▶ _EXERCISE AIM_: The pictures must be left out, while the rest of the data is copied exactly.

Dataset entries
——

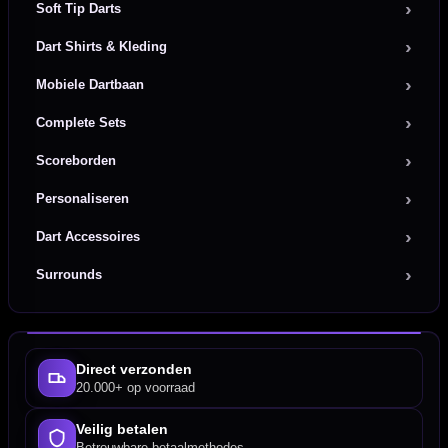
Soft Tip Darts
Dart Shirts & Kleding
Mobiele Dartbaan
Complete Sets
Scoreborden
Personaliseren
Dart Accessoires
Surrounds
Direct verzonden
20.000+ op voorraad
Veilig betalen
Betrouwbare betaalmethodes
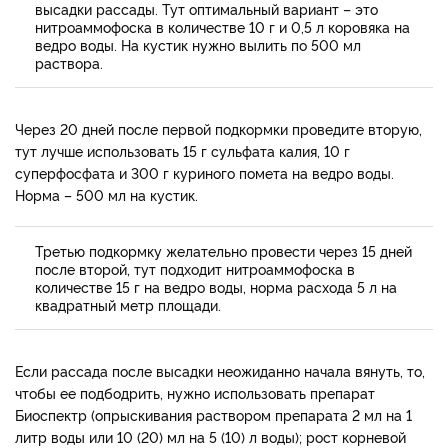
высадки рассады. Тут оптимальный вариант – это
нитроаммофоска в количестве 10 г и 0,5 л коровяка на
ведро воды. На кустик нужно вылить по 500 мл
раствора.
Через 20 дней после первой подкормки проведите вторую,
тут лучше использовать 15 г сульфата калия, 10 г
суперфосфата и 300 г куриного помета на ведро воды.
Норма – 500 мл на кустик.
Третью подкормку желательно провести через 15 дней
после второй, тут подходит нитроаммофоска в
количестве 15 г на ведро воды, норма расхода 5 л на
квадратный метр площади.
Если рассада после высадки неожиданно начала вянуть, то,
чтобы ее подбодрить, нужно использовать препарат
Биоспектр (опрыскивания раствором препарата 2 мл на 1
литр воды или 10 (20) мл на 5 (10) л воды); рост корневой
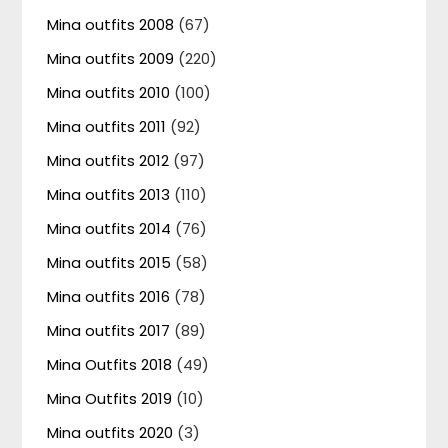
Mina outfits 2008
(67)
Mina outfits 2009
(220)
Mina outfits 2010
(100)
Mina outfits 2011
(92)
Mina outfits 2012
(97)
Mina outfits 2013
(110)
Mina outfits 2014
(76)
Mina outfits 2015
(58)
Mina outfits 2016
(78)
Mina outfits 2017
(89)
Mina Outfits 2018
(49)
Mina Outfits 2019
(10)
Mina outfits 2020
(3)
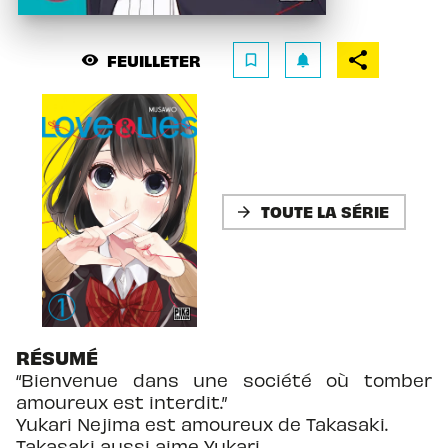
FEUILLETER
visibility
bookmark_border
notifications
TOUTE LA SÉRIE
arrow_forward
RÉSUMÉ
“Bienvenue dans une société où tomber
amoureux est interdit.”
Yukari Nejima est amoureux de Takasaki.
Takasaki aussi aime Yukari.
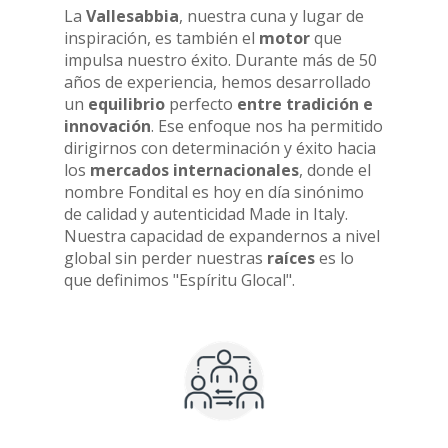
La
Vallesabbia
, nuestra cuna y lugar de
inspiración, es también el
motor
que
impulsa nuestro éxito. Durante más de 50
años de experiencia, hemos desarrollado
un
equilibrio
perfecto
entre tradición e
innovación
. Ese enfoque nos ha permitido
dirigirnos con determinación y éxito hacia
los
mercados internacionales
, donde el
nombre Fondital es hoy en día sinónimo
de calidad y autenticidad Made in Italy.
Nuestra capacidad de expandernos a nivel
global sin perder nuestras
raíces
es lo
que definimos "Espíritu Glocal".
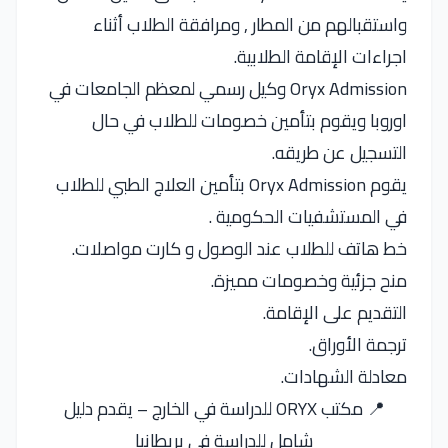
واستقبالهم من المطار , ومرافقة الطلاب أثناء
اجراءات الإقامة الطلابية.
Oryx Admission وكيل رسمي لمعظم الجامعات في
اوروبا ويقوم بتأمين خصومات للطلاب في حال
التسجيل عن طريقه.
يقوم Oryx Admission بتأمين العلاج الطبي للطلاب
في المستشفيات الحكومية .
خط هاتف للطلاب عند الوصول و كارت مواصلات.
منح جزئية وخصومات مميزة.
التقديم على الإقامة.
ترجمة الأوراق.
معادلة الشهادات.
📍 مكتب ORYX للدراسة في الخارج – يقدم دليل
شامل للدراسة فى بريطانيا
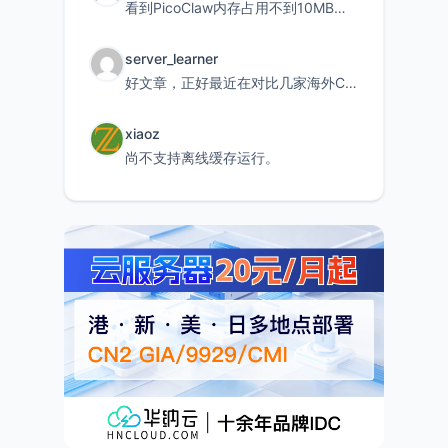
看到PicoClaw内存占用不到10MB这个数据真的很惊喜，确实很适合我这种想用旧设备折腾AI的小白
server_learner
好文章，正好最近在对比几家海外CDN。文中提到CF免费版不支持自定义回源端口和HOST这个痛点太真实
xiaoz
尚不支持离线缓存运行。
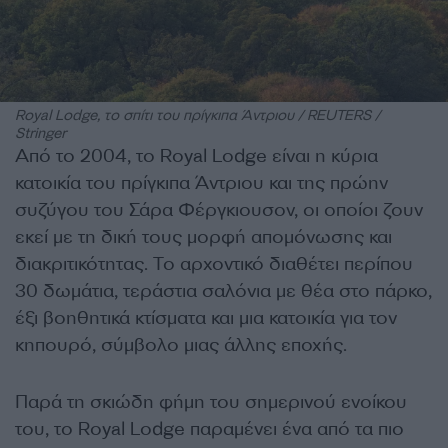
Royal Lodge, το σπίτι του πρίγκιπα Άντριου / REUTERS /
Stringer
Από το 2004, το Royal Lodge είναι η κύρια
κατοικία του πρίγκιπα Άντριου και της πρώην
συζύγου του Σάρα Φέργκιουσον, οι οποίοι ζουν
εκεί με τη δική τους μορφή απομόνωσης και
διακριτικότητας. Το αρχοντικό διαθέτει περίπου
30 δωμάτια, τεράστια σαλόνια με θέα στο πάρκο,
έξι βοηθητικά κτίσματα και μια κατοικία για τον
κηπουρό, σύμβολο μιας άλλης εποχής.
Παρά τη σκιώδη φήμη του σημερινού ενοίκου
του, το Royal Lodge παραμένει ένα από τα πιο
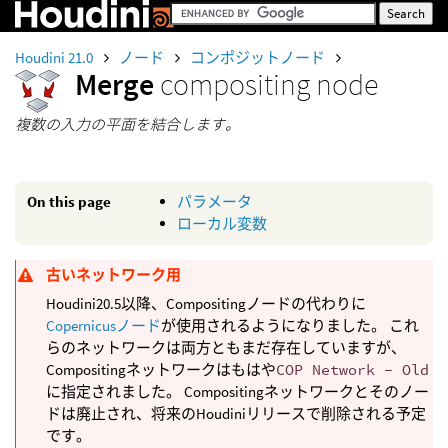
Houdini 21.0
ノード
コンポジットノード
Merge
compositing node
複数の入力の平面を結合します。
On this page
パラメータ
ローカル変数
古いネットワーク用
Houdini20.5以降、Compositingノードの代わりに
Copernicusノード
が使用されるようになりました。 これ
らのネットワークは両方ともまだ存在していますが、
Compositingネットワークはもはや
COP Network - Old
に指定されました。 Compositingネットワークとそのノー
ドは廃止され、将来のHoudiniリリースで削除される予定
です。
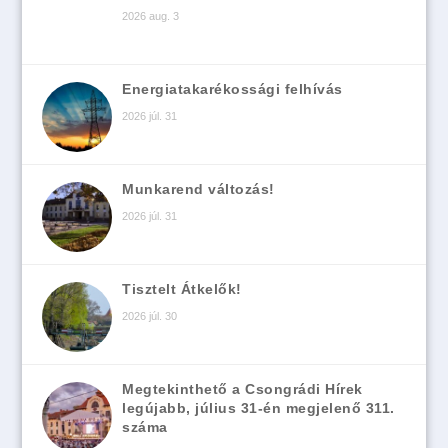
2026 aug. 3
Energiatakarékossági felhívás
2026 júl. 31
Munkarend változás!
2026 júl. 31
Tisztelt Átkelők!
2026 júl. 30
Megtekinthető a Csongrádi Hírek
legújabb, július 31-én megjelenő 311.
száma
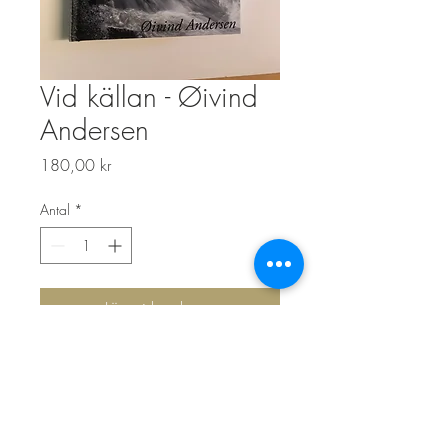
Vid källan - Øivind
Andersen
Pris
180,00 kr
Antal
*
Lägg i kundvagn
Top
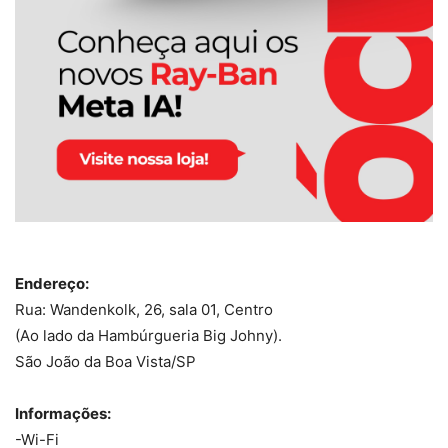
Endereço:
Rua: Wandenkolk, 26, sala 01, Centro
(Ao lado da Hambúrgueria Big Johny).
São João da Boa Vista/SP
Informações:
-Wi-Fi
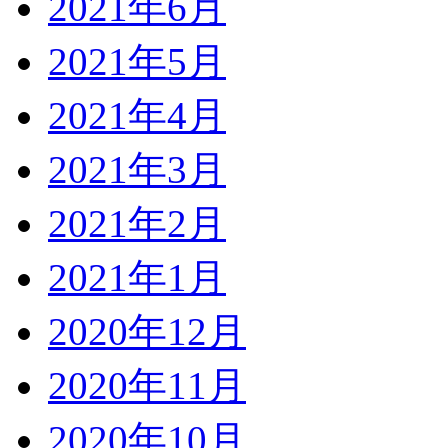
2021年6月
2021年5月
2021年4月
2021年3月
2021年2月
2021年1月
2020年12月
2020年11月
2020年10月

——

▶ _SOLUTION TO THIS PROBLEM_:
Soft Tip Darts
Dart Shirts & Kleding
Mobiele Dartbaan
Complete Sets
Scoreborden
Personaliseren
Dart Accessoires
Surrounds
Direct verzonden
20.000+ op voorraad
Veilig betalen
Betrouwbare betaalmethodes
высадки рассады. Тут оптимальный вариант – это
нитроаммофоска в количестве 10 г и 0,5 л коровяка на
ведро воды. На кустик нужно вылить по 500 мл
раствора.
Через 20 дней после первой подкормки проведите вторую,
тут лучше использовать 15 г сульфата калия, 10 г
суперфосфата и 300 г куриного помета на ведро воды.
Норма – 500 мл на кустик.
Третью подкормку желательно провести через 15 дней
после второй, тут подходит нитроаммофоска в
количестве 15 г на ведро воды, норма расхода 5 л на
квадратный метр площади.
Если рассада после высадки неожиданно начала вянуть, то,
чтобы ее подбодрить, нужно использовать препарат
Биоспектр (опрыскивания раствором препарата 2 мл на 1
литр воды или 10 (20) мл на 5 (10) л воды); рост корневой
Mina outfits 2008
(67)
Mina outfits 2009
(220)
Mina outfits 2010
(100)
Mina outfits 2011
(92)
Mina outfits 2012
(97)
Mina outfits 2013
(110)
Mina outfits 2014
(76)
Mina outfits 2015
(58)
Mina outfits 2016
(78)
Mina outfits 2017
(89)
Mina Outfits 2018
(49)
Mina Outfits 2019
(10)
Mina outfits 2020
(3)
FEUILLETER
visibility
bookmark_border
notifications
TOUTE LA SÉRIE
arrow_forward
RÉSUMÉ
“Bienvenue dans une société où tomber
amoureux est interdit.”
Yukari Nejima est amoureux de Takasaki.
Takasaki aussi aime Yukari.
La
Vallesabbia
, nuestra cuna y lugar de
inspiración, es también el
motor
que
impulsa nuestro éxito. Durante más de 50
años de experiencia, hemos desarrollado
un
equilibrio
perfecto
entre tradición e
innovación
. Ese enfoque nos ha permitido
dirigirnos con determinación y éxito hacia
los
mercados internacionales
, donde el
nombre Fondital es hoy en día sinónimo
de calidad y autenticidad Made in Italy.
Nuestra capacidad de expandernos a nivel
global sin perder nuestras
raíces
es lo
que definimos "Espíritu Glocal".
واستقبالهم من المطار , ومرافقة الطلاب أثناء
اجراءات الإقامة الطلابية.
Oryx Admission وكيل رسمي لمعظم الجامعات في
اوروبا ويقوم بتأمين خصومات للطلاب في حال
التسجيل عن طريقه.
يقوم Oryx Admission بتأمين العلاج الطبي للطلاب
في المستشفيات الحكومية .
خط هاتف للطلاب عند الوصول و كارت مواصلات.
منح جزئية وخصومات مميزة.
التقديم على الإقامة.
ترجمة الأوراق.
معادلة الشهادات.
📍 مكتب ORYX للدراسة في الخارج – يقدم دليل
شامل للدراسة فى بريطانيا
看到PicoClaw内存占用不到10MB这个数据真的很惊喜，确实很适合我这种想用旧设备折腾AI的小白
server_learner
好文章，正好最近在对比几家海外CDN。文中提到CF免费版不支持自定义回源端口和HOST这个痛点太真实
xiaoz
尚不支持离线缓存运行。
Royal Lodge, το σπίτι του πρίγκιπα Άντριου / REUTERS /
Stringer
Από το 2004, το Royal Lodge είναι η κύρια
κατοικία του πρίγκιπα Άντριου και της πρώην
συζύγου του Σάρα Φέργκιουσον, οι οποίοι ζουν
εκεί με τη δική τους μορφή απομόνωσης και
διακριτικότητας. Το αρχοντικό διαθέτει περίπου
30 δωμάτια, τεράστια σαλόνια με θέα στο πάρκο,
έξι βοηθητικά κτίσματα και μια κατοικία για τον
κηπουρό, σύμβολο μιας άλλης εποχής.
Παρά τη σκιώδη φήμη του σημερινού ενοίκου
του, το Royal Lodge παραμένει ένα από τα πιο
Houdini 21.0
ノード
コンポジットノード
Merge
compositing node
複数の入力の平面を結合します。
On this page
パラメータ
ローカル変数
古いネットワーク用
Houdini20.5以降、Compositingノードの代わりに
Copernicusノード
が使用されるようになりました。 これ
らのネットワークは両方ともまだ存在していますが、
Compositingネットワークはもはや
COP Network - Old
に指定されました。 Compositingネットワークとそのノー
ドは廃止され、将来のHoudiniリリースで削除される予定
です。
2026 aug. 3
Energiatakarékossági felhívás
2026 júl. 31
Munkarend változás!
2026 júl. 31
Tisztelt Átkelők!
2026 júl. 30
Megtekinthető a Csongrádi Hírek
legújabb, július 31-én megjelenő 311.
száma
Vid källan - Øivind
Andersen
Pris
180,00 kr
Antal
*
Lägg i kundvagn
Top
Endereço:
Rua: Wandenkolk, 26, sala 01, Centro
(Ao lado da Hambúrgueria Big Johny).
São João da Boa Vista/SP
Informações:
-Wi-Fi
2021年6月
2021年5月
2021年4月
2021年3月
2021年2月
2021年1月
2020年12月
2020年11月
2020年10月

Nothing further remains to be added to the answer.